**HOW TO COMPLETE THIS TASK:** All the entries that follow are to be returned exactly.

**SOURCE INFORMATION:**
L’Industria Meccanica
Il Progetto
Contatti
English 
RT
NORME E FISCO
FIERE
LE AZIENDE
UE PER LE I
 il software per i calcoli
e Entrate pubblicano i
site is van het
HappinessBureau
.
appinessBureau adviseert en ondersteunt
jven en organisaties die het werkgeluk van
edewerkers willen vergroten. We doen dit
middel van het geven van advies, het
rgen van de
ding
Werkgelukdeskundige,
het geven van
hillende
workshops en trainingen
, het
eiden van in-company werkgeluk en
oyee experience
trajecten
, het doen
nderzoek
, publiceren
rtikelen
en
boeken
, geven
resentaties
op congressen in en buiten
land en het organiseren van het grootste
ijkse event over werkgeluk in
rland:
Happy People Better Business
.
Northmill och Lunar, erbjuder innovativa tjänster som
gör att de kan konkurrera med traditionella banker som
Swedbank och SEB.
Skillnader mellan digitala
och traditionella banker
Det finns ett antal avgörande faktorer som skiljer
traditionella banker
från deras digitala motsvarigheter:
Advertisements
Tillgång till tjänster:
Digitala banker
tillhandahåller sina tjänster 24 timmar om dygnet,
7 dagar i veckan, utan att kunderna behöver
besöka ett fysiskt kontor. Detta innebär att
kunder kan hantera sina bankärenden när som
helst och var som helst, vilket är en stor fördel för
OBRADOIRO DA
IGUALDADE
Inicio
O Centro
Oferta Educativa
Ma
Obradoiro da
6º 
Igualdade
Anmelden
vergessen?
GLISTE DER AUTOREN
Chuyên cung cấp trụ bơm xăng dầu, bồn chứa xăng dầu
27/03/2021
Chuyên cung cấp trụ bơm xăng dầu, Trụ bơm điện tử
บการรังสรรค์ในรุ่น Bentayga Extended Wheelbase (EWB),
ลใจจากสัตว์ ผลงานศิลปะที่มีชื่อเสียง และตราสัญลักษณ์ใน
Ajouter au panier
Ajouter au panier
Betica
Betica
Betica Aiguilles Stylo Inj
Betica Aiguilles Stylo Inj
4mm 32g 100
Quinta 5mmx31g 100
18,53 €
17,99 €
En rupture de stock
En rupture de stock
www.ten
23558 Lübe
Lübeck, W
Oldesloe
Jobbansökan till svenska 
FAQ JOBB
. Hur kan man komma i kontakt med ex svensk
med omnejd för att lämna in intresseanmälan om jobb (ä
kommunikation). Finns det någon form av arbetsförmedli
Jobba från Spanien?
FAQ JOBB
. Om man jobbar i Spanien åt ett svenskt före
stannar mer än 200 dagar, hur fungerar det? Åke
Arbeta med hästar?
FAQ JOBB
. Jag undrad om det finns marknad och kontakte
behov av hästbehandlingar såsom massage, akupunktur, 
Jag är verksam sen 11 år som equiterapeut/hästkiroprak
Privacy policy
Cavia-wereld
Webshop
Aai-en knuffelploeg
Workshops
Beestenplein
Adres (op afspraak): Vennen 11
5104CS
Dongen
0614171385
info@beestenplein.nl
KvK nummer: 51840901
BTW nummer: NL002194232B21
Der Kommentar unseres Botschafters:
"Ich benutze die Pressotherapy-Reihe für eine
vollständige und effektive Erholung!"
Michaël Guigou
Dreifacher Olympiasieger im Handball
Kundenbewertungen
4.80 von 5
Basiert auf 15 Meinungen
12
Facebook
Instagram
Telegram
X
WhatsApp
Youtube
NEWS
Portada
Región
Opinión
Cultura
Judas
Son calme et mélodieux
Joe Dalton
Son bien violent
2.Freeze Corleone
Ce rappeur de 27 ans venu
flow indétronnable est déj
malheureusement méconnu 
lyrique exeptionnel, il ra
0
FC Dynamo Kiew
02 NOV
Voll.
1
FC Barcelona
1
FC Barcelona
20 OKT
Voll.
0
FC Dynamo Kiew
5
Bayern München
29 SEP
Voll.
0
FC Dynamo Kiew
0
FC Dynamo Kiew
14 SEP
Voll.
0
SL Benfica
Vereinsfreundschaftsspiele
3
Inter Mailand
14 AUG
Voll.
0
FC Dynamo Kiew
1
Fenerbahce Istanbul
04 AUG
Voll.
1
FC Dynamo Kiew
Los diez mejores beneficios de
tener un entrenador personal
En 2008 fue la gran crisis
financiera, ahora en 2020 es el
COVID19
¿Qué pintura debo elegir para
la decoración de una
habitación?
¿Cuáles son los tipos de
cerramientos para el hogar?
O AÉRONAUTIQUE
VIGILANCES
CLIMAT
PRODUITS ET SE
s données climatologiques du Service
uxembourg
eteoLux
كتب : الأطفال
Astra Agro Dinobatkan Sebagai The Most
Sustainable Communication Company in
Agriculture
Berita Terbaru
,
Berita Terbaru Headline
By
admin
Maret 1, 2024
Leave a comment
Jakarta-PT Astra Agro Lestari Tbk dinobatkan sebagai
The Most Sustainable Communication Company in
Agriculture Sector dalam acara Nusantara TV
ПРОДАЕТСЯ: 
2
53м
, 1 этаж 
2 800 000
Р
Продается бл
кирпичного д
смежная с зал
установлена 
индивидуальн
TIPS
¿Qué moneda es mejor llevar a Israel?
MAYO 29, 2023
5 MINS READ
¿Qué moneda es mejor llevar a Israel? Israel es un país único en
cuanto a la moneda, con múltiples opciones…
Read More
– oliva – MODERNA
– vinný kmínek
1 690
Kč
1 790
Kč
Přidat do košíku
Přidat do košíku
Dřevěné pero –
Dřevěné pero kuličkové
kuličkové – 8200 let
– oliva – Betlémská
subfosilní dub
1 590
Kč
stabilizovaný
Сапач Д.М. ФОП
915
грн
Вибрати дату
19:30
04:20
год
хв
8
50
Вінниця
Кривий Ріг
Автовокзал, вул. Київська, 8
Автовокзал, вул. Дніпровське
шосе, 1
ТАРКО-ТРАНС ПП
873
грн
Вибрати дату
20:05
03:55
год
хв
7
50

**SOLUTION FOR THIS TASK:**
L’Industria Meccanica
Il Progetto
Contatti
English 
RT
NORME E FISCO
FIERE
LE AZIENDE
UE PER LE I
 il software per i calcoli
e Entrate pubblicano i
site is van het
HappinessBureau
.
appinessBureau adviseert en ondersteunt
jven en organisaties die het werkgeluk van
edewerkers willen vergroten. We doen dit
middel van het geven van advies, het
rgen van de
ding
Werkgelukdeskundige,
het geven van
hillende
workshops en trainingen
, het
eiden van in-company werkgeluk en
oyee experience
trajecten
, het doen
nderzoek
, publiceren
rtikelen
en
boeken
, geven
resentaties
op congressen in en buiten
land en het organiseren van het grootste
ijkse event over werkgeluk in
rland:
Happy People Better Business
.
Northmill och Lunar, erbjuder innovativa tjänster som
gör att de kan konkurrera med traditionella banker som
Swedbank och SEB.
Skillnader mellan digitala
och traditionella banker
Det finns ett antal avgörande faktorer som skiljer
traditionella banker
från deras digitala motsvarigheter:
Advertisements
Tillgång till tjänster:
Digitala banker
tillhandahåller sina tjänster 24 timmar om dygnet,
7 dagar i veckan, utan att kunderna behöver
besöka ett fysiskt kontor. Detta innebär att
kunder kan hantera sina bankärenden när som
helst och var som helst, vilket är en stor fördel för
OBRADOIRO DA
IGUALDADE
Inicio
O Centro
Oferta Educativa
Ma
Obradoiro da
6º 
Igualdade
Anmelden
vergessen?
GLISTE DER AUTOREN
Chuyên cung cấp trụ bơm xăng dầu, bồn chứa xăng dầu
27/03/2021
Chuyên cung cấp trụ bơm xăng dầu, Trụ bơm điện tử
บการรังสรรค์ในรุ่น Bentayga Extended Wheelbase (EWB),
ลใจจากสัตว์ ผลงานศิลปะที่มีชื่อเสียง และตราสัญลักษณ์ใน
Ajouter au panier
Ajouter au panier
Betica
Betica
Betica Aiguilles Stylo Inj
Betica Aiguilles Stylo Inj
4mm 32g 100
Quinta 5mmx31g 100
18,53 €
17,99 €
En rupture de stock
En rupture de stock
www.ten
23558 Lübe
Lübeck, W
Oldesloe
Jobbansökan till svenska 
FAQ JOBB
. Hur kan man komma i kontakt med ex svensk
med omnejd för att lämna in intresseanmälan om jobb (ä
kommunikation). Finns det någon form av arbetsförmedli
Jobba från Spanien?
FAQ JOBB
. Om man jobbar i Spanien åt ett svenskt före
stannar mer än 200 dagar, hur fungerar det? Åke
Arbeta med hästar?
FAQ JOBB
. Jag undrad om det finns marknad och kontakte
behov av hästbehandlingar såsom massage, akupunktur, 
Jag är verksam sen 11 år som equiterapeut/hästkiroprak
Privacy policy
Cavia-wereld
Webshop
Aai-en knuffelploeg
Workshops
Beestenplein
Adres (op afspraak): Vennen 11
5104CS
Dongen
0614171385
info@beestenplein.nl
KvK nummer: 51840901
BTW nummer: NL002194232B21
Der Kommentar unseres Botschafters:
"Ich benutze die Pressotherapy-Reihe für eine
vollständige und effektive Erholung!"
Michaël Guigou
Dreifacher Olympiasieger im Handball
Kundenbewertungen
4.80 von 5
Basiert auf 15 Meinungen
12
Facebook
Instagram
Telegram
X
WhatsApp
Youtube
NEWS
Portada
Región
Opinión
Cultura
Judas
Son calme et mélodieux
Joe Dalton
Son bien violent
2.Freeze Corleone
Ce rappeur de 27 ans venu
flow indétronnable est déj
malheureusement méconnu 
lyrique exeptionnel, il ra
0
FC Dynamo Kiew
02 NOV
Voll.
1
FC Barcelona
1
FC Barcelona
20 OKT
Voll.
0
FC Dynamo Kiew
5
Bayern München
29 SEP
Voll.
0
FC Dynamo Kiew
0
FC Dynamo Kiew
14 SEP
Voll.
0
SL Benfica
Vereinsfreundschaftsspiele
3
Inter Mailand
14 AUG
Voll.
0
FC Dynamo Kiew
1
Fenerbahce Istanbul
04 AUG
Voll.
1
FC Dynamo Kiew
Los diez mejores beneficios de
tener un entrenador personal
En 2008 fue la gran crisis
financiera, ahora en 2020 es el
COVID19
¿Qué pintura debo elegir para
la decoración de una
habitación?
¿Cuáles son los tipos de
cerramientos para el hogar?
O AÉRONAUTIQUE
VIGILANCES
CLIMAT
PRODUITS ET SE
s données climatologiques du Service
uxembourg
eteoLux
كتب : الأطفال
Astra Agro Dinobatkan Sebagai The Most
Sustainable Communication Company in
Agriculture
Berita Terbaru
,
Berita Terbaru Headline
By
admin
Maret 1, 2024
Leave a comment
Jakarta-PT Astra Agro Lestari Tbk dinobatkan sebagai
The Most Sustainable Communication Company in
Agriculture Sector dalam acara Nusantara TV
ПРОДАЕТСЯ: 
2
53м
, 1 этаж 
2 800 000
Р
Продается бл
кирпичного д
смежная с зал
установлена 
индивидуальн
TIPS
¿Qué moneda es mejor llevar a Israel?
MAYO 29, 2023
5 MINS READ
¿Qué moneda es mejor llevar a Israel? Israel es un país único en
cuanto a la moneda, con múltiples opciones…
Read More
– oliva – MODERNA
– vinný kmínek
1 690
Kč
1 790
Kč
Přidat do košíku
Přidat do košíku
Dřevěné pero –
Dřevěné pero kuličkové
kuličkové – 8200 let
– oliva – Betlémská
subfosilní dub
1 590
Kč
stabilizovaný
Сапач Д.М. ФОП
915
грн
Вибрати дату
19:30
04:20
год
хв
8
50
Вінниця
Кривий Ріг
Автовокзал, вул. Київська, 8
Автовокзал, вул. Дніпровське
шосе, 1
ТАРКО-ТРАНС ПП
873
грн
Вибрати дату
20:05
03:55
год
хв
7
50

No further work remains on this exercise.